First, define $S(y)=\int_{2}^y \frac{\psi(x)-x}{x}dx$ when $x\geq2$, and $S(y)=0$ when $x<2$, where $\psi(x)$ is Chebyshev's Psi Function. It is known that $S(y)$ is $O(y)$ and Lipchitz. Then, further define $W(x) = e^{-x}|S(e^{x})|$.
Now, there is an inequality
$|W(x)|\leq\frac{2}{x^{2}}\int_{0}^{x}(x-v)|W(v)|dv + \frac{K_{4}}{x}$,
where $K_{4}$ is a constant. The author then rewrites the inequality as
$|W(x)|\leq \frac{2}{x^{2}}\int_{0}^{x}u\ du(\frac{1}{u}\int_{0}^{u}|W(v)|\ dv) = \frac{2}{x^{2}} \cdot \frac{x^{2}}{2}\cdot\frac{1}{u}\int_{0}^{u}|W(v)|\ dv$
and he mentioned that it "can be verified by inverting the order of integration".

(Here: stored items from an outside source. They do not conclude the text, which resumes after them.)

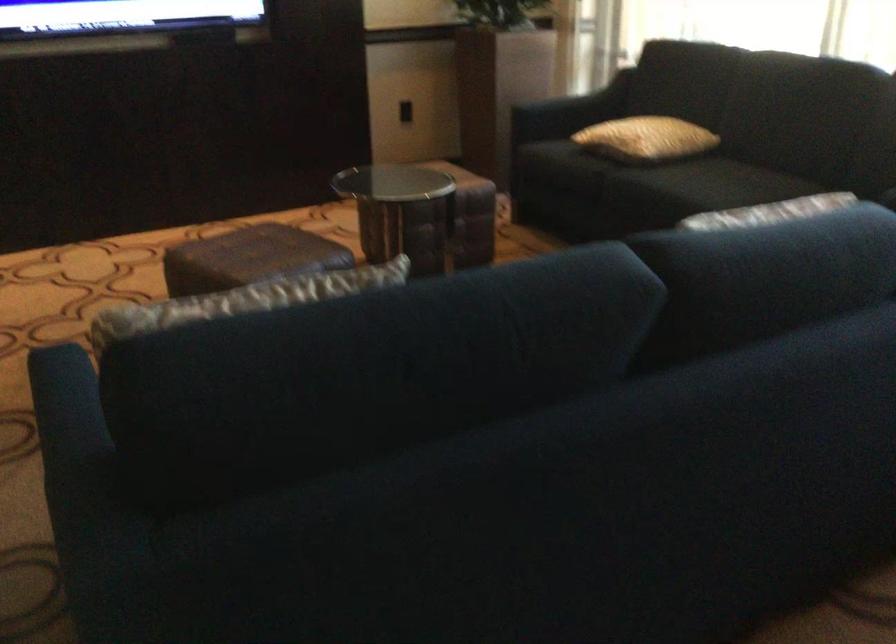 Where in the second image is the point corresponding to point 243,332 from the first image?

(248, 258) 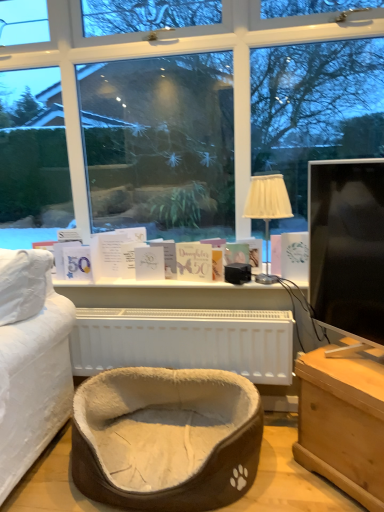 Question: From the image's perspective, is white paper card at center, positioned as the third book in right-to-left order, located above or below matte gold card at center, which ranks as the second book in right-to-left order?

Choices:
 (A) below
 (B) above

Answer: (A)

Question: Looking at the image, does white paper card at center, the first book viewed from the left, seem bigger or smaller compared to matte gold card at center, placed as the second book when sorted from left to right?

Choices:
 (A) small
 (B) big

Answer: (A)

Question: Which object is positioned farthest from the matte gold card at center, which ranks as the second book in right-to-left order?

Choices:
 (A) beige fabric lampshade at center
 (B) white paper book at right, the 1th book from the right
 (C) light brown wooden chest at lower right
 (D) white plastic radiator at center
 (E) black glossy monitor at right

Answer: (C)

Question: Which of these objects is positioned farthest from the beige fabric lampshade at center?

Choices:
 (A) white plastic radiator at center
 (B) white paper book at right, arranged as the 3th book when viewed from the left
 (C) matte gold card at center, which ranks as the second book in right-to-left order
 (D) white paper card at center, the first book viewed from the left
 (E) light brown wooden chest at lower right

Answer: (E)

Here's my question: I completely understand how inverting the order of integration works, but the author splits the two integrals after inverting the order. Why is this valid since he is not integrating over a square?
We can look at the integral as being of the form $\int_0^x \int_0^u f(u, v)\ dv\ du$. Then the region of integration is $\{(u, v) : 0 \leq u \leq x, 0 \leq v \leq u\}$ which is a triangle bounded by the $u$ and $v$ axes and the line $u + v = x$. So we can equally define the region as $\{(u, v): 0 \leq v \leq x, 0 \leq u \leq v\}$ and that allows us to swap the order of integration.